We passed Bald Mountain Brook trail, but still with our naivety, we assumed the Mount Carleton trail would be close by. Wrong again. Finally, Megan checked her GPS on her phone and we were hit with the hard truth (although we were convinced for most of the day that it was lying to us) that Mount Carleton was in another universe that we were not close to. Back to Bald Mountain Brook trial...the hardest trail in the park, and probably the world. It started off a really nice, moderate hike. Then BAM! Straight up a mountain. Having to actually climb rocks, and waterfalls, and pull myself up by trees made breathing painful at some points.

It was awesome.


Megan wanted to turn around, but I was summiting a mountain that day, dammit! My eyes convinced her to keep going and we made it to the part in the trail where the Mount Sagamook, Mount Head, and Mount Carleton trails split. Megan convinced me (thankfully) that Mount Carleton was still too far away, so Mount Sagamook it was. Can I just say that our dogs are the best hikers? Toffee and Gus stayed close to our heels, and Mach was the happiest on his expedition, as always, but checked in often. The Santa bell on his harness sang music all day long.

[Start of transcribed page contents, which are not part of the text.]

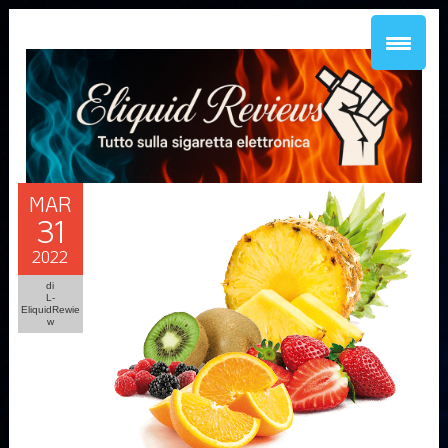
MAR
31
2022
di
L-
EliquidRewie
w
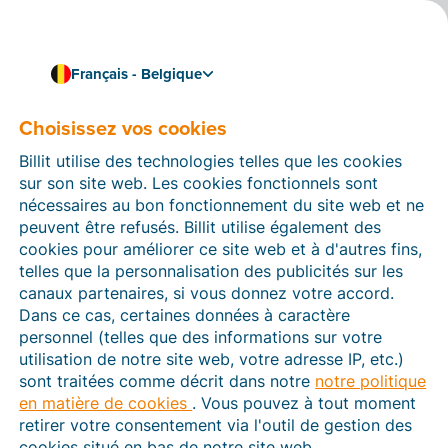
Français - Belgique
Choisissez vos cookies
Comment pouvons-nous vous aider ?
Articles d’aide
Billit utilise des technologies telles que les cookies
sur son site web. Les cookies fonctionnels sont
Dans cette section du site Web Billit, vous trouverez
nécessaires au bon fonctionnement du site web et ne
des manuels et des informations sur toutes les
peuvent être refusés. Billit utilise également des
fonctions de Billit. Vous pouvez trouver des articles
cookies pour améliorer ce site web et à d'autres fins,
d’aide via le moteur de recherche ou le menu structuré
telles que la personnalisation des publicités sur les
à gauche.
canaux partenaires, si vous donnez votre accord.
Dans ce cas, certaines données à caractère
Cherchez
personnel (telles que des informations sur votre
utilisation de notre site web, votre adresse IP, etc.)
sont traitées comme décrit dans notre
notre politique
en matière de cookies
. Vous pouvez à tout moment
Peppol
retirer votre consentement via l'outil de gestion des
cookies situé en bas de notre site web.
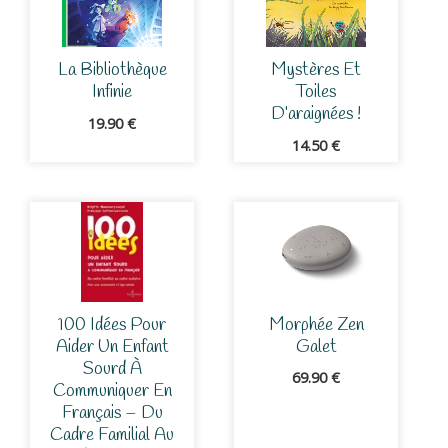
La Bibliothèque
Mystères Et
Infinie
Toiles
D’araignées !
19.90
€
14.50
€
100 Idées Pour
Morphée Zen
Aider Un Enfant
Galet
Sourd À
69.90
€
Communiquer En
Français – Du
Cadre Familial Au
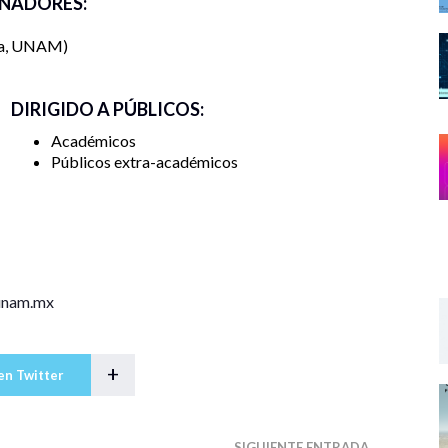
NADORES:
da, UNAM
DIRIGIDO A PÚBLICOS:
Académicos
Públicos extra-académicos
.unam.mx
+
en Twitter
SIGUIENTE ENTRADA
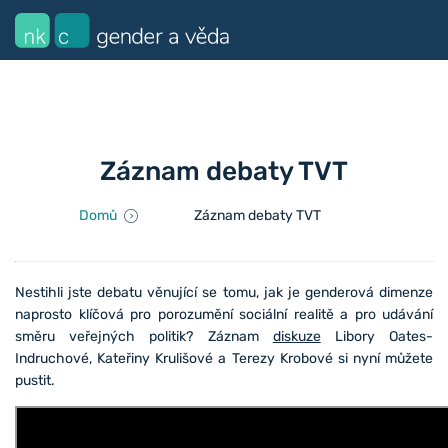
Záznam debaty TVT
Domů
Záznam debaty TVT
Nestihli jste debatu věnující se tomu, jak je genderová dimenze
naprosto klíčová pro porozumění sociální realitě a pro udávání
směru veřejných politik? Záznam
diskuze
Libory Oates-
Indruchové, Kateřiny Krulišové a Terezy Krobové si nyní můžete
pustit.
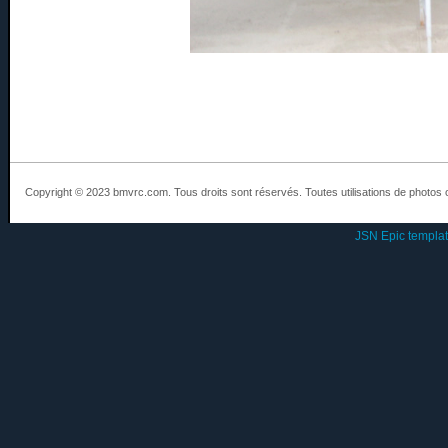
Copyright © 2023 bmvrc.com. Tous droits sont réservés. Toutes utilisations de photos 
JSN Epic templa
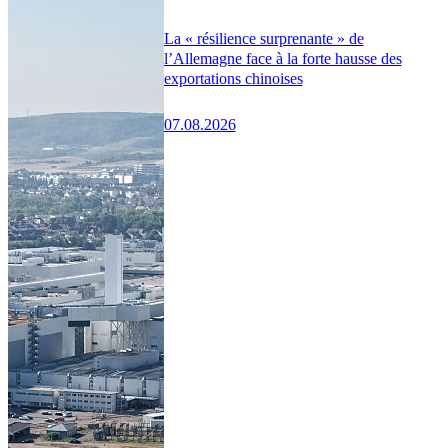
La « résilience surprenante » de
l’Allemagne face à la forte hausse des
exportations chinoises
07.08.2026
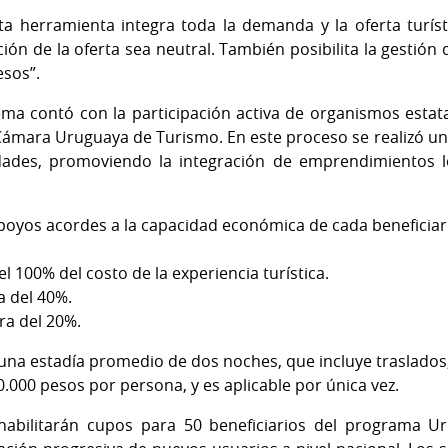
a herramienta integra toda la demanda y la oferta turísti
ción de la oferta sea neutral. También posibilita la gestió
esos”.
ma contó con la participación activa de organismos estata
Cámara Uruguaya de Turismo. En este proceso se realizó u
dades, promoviendo la integración de emprendimientos lo
apoyos acordes a la capacidad económica de cada beneficiari
 100% del costo de la experiencia turística.
a del 40%.
ra del 20%.
e una estadía promedio de dos noches, que incluye traslado
.000 pesos por persona, y es aplicable por única vez.
habilitarán cupos para 50 beneficiarios del programa U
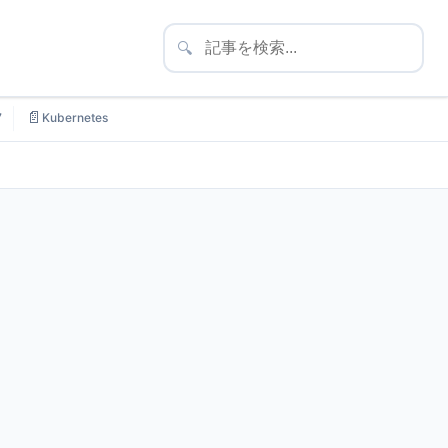
🔍
📄
7
Kubernetes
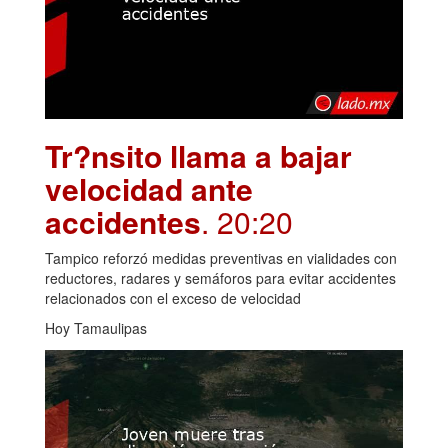
Tr?nsito llama a bajar
velocidad ante
accidentes
. 20:20
Tampico reforzó medidas preventivas en vialidades con
reductores, radares y semáforos para evitar accidentes
relacionados con el exceso de velocidad
Hoy Tamaulipas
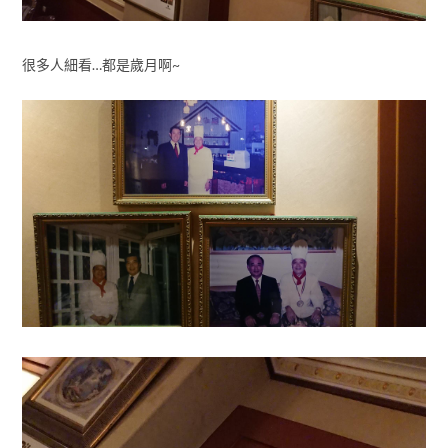
很多人細看…都是歲月啊~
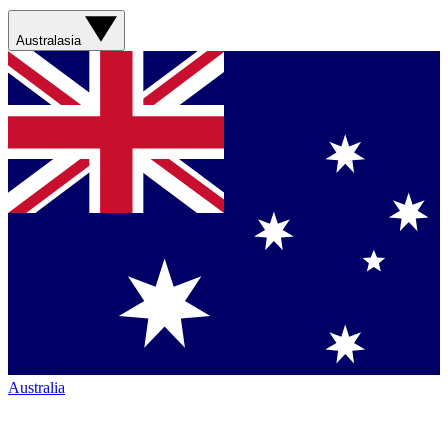
Australasia
Australia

As I climbed the boulders at the top of Sagamook and broke out of the trees, I turned around to see the view and I screamed. Actually screamed. I wasn't expecting it, and that's what made it so special. I practically ran the rest of the way to the top and stood in awe of the colors, and how I could see for miles, and mentally I was stoked that I finally made it to the top of a mountain. She may be but little, but she is fierce!







Another great point of the day is when Megan found another trail that went down the other side of the mountain, so we didn't have to re hike the hell trail we just hiked up. On the way down we met some folks from the states who had almost the same story as us, but they were lucky enough to run into a park ranger, and he told them that it was too far away to keep walking so he drove them to the Sagamook trail. If only we knocked on his door.

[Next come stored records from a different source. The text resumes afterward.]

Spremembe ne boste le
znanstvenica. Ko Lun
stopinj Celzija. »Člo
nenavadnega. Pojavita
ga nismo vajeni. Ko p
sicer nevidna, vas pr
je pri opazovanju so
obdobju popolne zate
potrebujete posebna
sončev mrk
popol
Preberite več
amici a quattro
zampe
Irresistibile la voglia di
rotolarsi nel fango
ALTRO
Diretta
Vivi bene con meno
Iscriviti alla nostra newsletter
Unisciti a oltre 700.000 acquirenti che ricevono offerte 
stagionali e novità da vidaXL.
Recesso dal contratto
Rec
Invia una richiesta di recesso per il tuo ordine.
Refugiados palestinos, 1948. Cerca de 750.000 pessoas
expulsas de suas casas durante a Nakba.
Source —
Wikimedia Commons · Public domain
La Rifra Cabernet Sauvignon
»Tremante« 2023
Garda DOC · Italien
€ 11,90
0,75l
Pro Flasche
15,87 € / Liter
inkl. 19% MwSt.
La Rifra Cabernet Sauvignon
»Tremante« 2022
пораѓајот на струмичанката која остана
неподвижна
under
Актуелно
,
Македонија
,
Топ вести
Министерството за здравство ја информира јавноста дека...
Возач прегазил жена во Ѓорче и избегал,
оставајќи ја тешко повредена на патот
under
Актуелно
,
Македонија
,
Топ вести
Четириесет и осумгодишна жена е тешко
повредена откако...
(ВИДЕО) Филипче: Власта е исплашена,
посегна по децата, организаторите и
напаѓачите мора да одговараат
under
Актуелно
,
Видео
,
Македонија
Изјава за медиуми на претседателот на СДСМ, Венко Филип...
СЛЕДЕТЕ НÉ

Mach didn't stop running (literally) until about the last kilometre. When we finally made it to the car, he pretty much just collapsed and I don't blame him. I did too. We moaned and groaned all the way home about how tired we were, and how sore we were going to be the next day. After looking at a map, we figured we walked/hiked 30K that day. Mach probably did 45. Must hike more mountains, all the mountains.

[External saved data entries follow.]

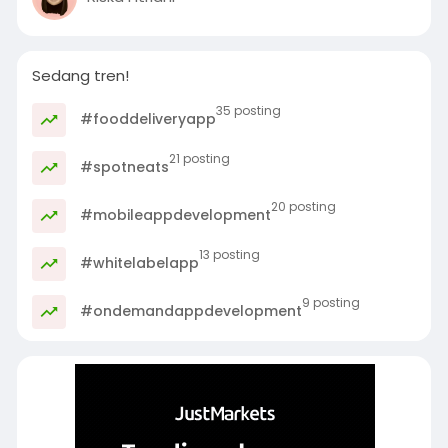
Sedang tren!
35 posting
#fooddeliveryapp
21 posting
#spotneats
20 posting
#mobileappdevelopment
13 posting
#whitelabelapp
9 posting
#ondemandappdevelopment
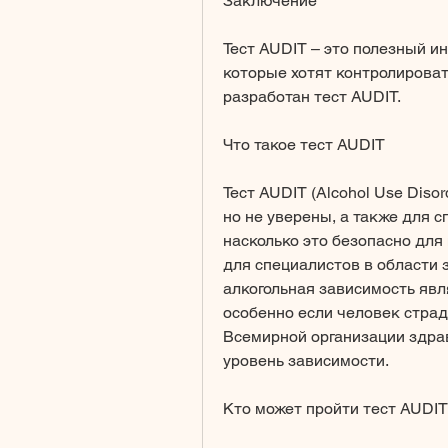
Заключение
Тест AUDIT – это полезный ин
которые хотят контролироват
разработан тест AUDIT.
Что такое тест AUDIT
Тест AUDIT (Alcohol Use Disorde
но не уверены, а также для с
насколько это безопасно для 
для специалистов в области з
алкогольная зависимость явл
особенно если человек страда
Всемирной организации здрав
уровень зависимости.
Кто может пройти тест AUDIT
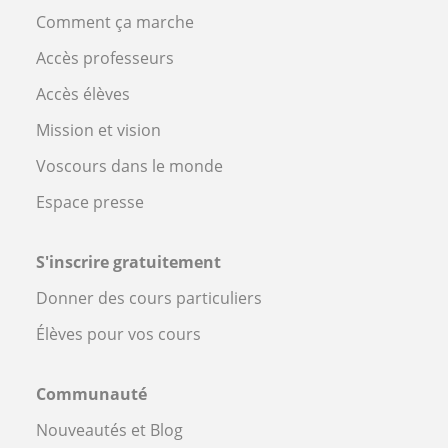
Comment ça marche
Accès professeurs
Accès élèves
Mission et vision
Voscours dans le monde
Espace presse
S'inscrire gratuitement
Donner des cours particuliers
Élèves pour vos cours
Communauté
Nouveautés et Blog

Also, we saw a moose, and a black bear cub on our way home. Seeing them rivals for the most exciting part of the day.


Megan and I brought in November with another hiking trip to Howland Falls and Garden Creek Falls, and finished the month with a trip to the partially frozen Coac Falls. We've discovered we're really good at getting lost, but what's an adventure without some adlibbing?  Although I like knowing exactly where I'm going, what I need to bring, knowing how long I'll be away, all the details (for life in general), I've learned that spontaneity has brought me my most memorable experiences. Listen to the waterfalls, they have something to teach us. Go with the flow, and you'll end up where you ultimately need to be.
 


On the agility side of things, we entered three runs for one day. Toffee kicked it, and Mach found a new gear. Normally, he and Toffee are a second or two apart, but that day it was four or five seconds that Mach would beat her, and she wasn't walking by any means. New gear, new adventures. Mach and I entered the East Coast Scout Outs, and that was full of a lot of good stuff. Lessons, too. The dynamic warm up was so fun, although I'm sure I'm the only one who thought that. Reminiscent of my basketball days. Sometimes I miss them. We ran Standard, Jumpers, and "Steeplechase" (I put that in quotations, because it wasn't really a steeplechase. It was a jumpers with an aframe, inspired by the Ind. Agility run at EO from this summer). Mach ran like a dream. Guess what? No bars. All day. Zero. Retrospectively, that's the biggest thing I could ask for. Sadly, in the moment, I got caught up with a bit of frustration in my steeplechase run when he missed the weave entry. Finally no bars, but a weave entry? Lame, I know. We ended the day with a bang, with a win in jumpers by a couple of seconds, if my memory is correct.





Gardens of wild flowers are blooming. I feel them.